Moving into the world of Web 2.0 means you’ll need to think very differently about your content to drive customer engagement and participation. Digital content in pharma is typically approached as an afterthought, something that’s done once traditional assets such as the ad and detail aid have been developed – if there’s any budget left. More often than not this is a PDF at worst, or an animated flash version of the detail aid at best.

Let’s look at how the entertainment industry uses content. One of the best examples right now is the “New Moon” book and how it uses appropriate and different content within various digital media channels. First came the book. Then a script was created for the movie – a rewrite of the book to support storytelling in moving images. Next, a computer game – again, it might have some of the characters from the book and movie but the plot is completely different as it’s based on user exploration, not linear storytelling. Then content was revised and applied in relevant ways to an iPhone app, a ringtone, a sound track, a blog, a discussion forum and much more.

While many of these channels and applications may be inappropriate in the pharma industry, my point is that you need to develop content that works for all your different media and channels as you develop your eMarketing strategy, not as an after-thought.

Measuring your activity

The joy of eMarketing is that you can measure virtually anything quite easily, a major reason why so many brands are shifting away from traditional marketing channels towards digital. You’ll need to work with your internal team and agencies to set up a diagnostics framework and metrics that measure the impact of your eMarketing activities on an ongoing basis. This will not only provide you with return on investment data, but will also supply invaluable feedback on your audiences’ online behaviours, allowing you to continuously refine your digital activities.

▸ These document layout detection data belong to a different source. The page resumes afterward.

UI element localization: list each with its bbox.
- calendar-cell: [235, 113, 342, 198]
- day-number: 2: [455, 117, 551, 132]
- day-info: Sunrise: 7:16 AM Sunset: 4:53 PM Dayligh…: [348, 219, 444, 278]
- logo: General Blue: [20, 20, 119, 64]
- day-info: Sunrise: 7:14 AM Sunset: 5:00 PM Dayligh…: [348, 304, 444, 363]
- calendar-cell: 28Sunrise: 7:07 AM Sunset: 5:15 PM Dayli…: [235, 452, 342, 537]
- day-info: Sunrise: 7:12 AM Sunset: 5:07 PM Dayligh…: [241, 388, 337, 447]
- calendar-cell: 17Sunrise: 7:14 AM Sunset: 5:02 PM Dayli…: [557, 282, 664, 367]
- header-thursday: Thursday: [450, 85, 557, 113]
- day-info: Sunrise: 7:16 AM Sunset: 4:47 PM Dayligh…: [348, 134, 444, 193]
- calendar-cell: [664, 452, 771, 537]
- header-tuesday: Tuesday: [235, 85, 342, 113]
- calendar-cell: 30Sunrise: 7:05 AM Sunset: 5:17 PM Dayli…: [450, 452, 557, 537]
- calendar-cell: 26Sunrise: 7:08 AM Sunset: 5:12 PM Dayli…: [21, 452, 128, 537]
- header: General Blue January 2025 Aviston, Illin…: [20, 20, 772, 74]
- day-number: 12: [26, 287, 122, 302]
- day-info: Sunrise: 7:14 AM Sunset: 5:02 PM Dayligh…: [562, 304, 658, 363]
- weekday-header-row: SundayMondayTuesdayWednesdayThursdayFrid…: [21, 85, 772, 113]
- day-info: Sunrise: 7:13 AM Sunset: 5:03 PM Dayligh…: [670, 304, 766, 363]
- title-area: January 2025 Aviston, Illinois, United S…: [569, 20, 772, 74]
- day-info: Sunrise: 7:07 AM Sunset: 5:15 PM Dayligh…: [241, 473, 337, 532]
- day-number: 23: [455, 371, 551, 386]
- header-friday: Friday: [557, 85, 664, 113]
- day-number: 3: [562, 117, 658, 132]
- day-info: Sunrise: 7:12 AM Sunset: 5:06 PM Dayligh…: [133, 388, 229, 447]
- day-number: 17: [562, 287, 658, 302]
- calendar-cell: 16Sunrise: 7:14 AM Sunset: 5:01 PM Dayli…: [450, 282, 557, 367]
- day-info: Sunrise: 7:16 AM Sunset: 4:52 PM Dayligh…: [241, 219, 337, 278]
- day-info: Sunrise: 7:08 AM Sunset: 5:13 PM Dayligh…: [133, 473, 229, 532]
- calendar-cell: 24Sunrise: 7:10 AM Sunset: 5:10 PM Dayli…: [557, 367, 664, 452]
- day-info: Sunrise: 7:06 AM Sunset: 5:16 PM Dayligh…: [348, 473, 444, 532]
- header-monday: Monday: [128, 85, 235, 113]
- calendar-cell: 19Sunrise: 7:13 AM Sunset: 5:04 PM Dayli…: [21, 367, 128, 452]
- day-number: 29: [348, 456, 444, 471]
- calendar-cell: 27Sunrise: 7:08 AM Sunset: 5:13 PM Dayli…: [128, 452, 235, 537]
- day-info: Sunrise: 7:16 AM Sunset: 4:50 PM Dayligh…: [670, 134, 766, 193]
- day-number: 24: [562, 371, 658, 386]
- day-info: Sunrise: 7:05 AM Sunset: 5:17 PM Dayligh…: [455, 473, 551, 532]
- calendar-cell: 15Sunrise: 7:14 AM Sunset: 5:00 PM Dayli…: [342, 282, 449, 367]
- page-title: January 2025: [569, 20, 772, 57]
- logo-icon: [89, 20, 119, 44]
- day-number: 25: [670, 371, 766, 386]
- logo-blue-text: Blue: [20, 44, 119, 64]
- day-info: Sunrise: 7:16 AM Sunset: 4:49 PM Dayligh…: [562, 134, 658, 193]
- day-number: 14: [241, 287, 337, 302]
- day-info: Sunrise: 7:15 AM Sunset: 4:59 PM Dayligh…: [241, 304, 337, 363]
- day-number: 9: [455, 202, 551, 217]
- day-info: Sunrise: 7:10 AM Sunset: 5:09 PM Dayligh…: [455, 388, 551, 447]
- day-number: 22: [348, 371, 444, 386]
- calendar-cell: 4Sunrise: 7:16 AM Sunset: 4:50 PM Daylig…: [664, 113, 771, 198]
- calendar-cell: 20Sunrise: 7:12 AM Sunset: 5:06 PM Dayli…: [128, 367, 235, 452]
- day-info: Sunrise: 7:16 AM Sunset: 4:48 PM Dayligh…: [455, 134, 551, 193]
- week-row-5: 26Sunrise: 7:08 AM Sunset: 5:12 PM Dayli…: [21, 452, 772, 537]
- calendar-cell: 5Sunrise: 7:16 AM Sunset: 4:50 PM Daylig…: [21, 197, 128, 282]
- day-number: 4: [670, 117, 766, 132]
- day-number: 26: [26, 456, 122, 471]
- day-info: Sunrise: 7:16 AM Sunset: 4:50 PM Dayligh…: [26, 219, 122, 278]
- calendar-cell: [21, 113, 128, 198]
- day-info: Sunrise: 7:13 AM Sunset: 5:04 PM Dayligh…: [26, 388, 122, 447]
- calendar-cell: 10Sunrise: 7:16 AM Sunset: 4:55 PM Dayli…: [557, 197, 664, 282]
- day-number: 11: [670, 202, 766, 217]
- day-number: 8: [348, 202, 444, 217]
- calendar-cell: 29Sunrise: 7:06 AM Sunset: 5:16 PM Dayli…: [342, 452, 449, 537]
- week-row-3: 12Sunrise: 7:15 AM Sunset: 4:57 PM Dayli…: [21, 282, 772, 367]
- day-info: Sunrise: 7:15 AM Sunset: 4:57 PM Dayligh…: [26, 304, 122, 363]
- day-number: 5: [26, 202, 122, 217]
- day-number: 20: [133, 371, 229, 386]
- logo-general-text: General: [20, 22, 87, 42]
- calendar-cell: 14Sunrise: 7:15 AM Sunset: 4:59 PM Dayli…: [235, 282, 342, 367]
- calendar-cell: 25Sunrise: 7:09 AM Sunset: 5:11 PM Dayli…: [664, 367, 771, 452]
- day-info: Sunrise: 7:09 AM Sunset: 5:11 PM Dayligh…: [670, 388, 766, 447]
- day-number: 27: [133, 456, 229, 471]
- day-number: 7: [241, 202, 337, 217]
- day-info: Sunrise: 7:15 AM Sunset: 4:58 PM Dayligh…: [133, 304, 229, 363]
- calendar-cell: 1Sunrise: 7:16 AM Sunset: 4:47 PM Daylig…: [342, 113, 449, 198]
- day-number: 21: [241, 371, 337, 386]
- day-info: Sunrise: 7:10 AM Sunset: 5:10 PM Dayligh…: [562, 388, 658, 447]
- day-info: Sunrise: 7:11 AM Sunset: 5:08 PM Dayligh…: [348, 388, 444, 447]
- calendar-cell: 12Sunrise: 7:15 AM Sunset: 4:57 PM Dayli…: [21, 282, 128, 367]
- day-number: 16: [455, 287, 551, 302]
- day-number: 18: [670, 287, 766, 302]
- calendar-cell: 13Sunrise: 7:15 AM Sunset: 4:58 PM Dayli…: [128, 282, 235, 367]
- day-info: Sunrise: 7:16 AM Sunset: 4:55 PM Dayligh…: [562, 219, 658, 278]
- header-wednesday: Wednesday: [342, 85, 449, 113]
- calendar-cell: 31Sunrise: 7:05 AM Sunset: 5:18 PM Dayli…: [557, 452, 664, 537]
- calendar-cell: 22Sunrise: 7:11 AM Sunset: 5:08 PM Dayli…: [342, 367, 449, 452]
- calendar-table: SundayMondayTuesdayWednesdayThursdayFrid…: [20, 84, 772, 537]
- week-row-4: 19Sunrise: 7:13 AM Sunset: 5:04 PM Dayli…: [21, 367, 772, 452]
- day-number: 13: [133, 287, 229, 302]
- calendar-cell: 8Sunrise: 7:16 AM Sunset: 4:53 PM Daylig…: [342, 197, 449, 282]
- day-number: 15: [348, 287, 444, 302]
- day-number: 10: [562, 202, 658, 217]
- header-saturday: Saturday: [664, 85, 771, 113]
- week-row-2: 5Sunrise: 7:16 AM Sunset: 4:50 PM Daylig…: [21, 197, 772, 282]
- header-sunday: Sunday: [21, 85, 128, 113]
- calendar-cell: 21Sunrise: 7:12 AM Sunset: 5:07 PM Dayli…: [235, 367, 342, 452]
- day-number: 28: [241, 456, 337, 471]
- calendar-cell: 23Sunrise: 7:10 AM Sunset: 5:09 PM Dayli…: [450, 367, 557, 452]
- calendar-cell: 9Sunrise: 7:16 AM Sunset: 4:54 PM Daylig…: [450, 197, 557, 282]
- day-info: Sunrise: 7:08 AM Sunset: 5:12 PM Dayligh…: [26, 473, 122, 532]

Any measurement will of course relate to your company’s specific sales, business and brand objectives, but often include:

  • Business contribution: online revenue contribution (direct and indirect), category penetration, costs and profitability.
  • Marketing outcomes: leads, sales, service contracts, conversion and retention efficiencies.
  • Customer satisfaction: site usability, performance/availability, contact strategies, brand impact.
  • Customer behaviour (web analytics): profiles, customer segmentation, usability, clickstreams and site actions.
  • Site promotion: attraction efficiency, referrer efficiency, cost of acquisition and reach, search engine visibility and link building
  • Employee satisfaction: does your eMarketing help your sales and marketing team do a better job? Is it empowering them? Does it make it easier for them to hit their targets? Do they feel that they are working for a great company?

Here’s an example from a top five pharma company’s psychiatric division. Physicians had problems finding relevant information about a specific psychiatric condition, treatments and related drugs on the Internet, combined with the pharma company’s sales teams increasingly unable to meet physicians. An online psychiatric community was created, including news, information, congress reports, abstracts, discussion forums as well as e-learning and e-detailing functionality. The results? One third of the targets joined the community as first time visitors, average visiting time was more than 9 minutes – a strong indicator of customer satisfaction, customer retention rate was 85%, 70% of the targets signed up for an e-newsletter and 50% of the targets signed up for e-learning.

Understanding more about your target audiences’ access to, and consumption of, information in the digital age gives incredibly valuable insights into how pharma businesses can gain a competitive edge and generate business benefits. Key to this is adopting new ways of working, using new technologies and platforms, and developing cutting edge content and functionality. By embracing innovation in customer engagement and relationship management through digital channels, pharma companies can build mutually satisfactory relationships with their ever-growing range of customers and influencers, improve brand exposure and maximise sales.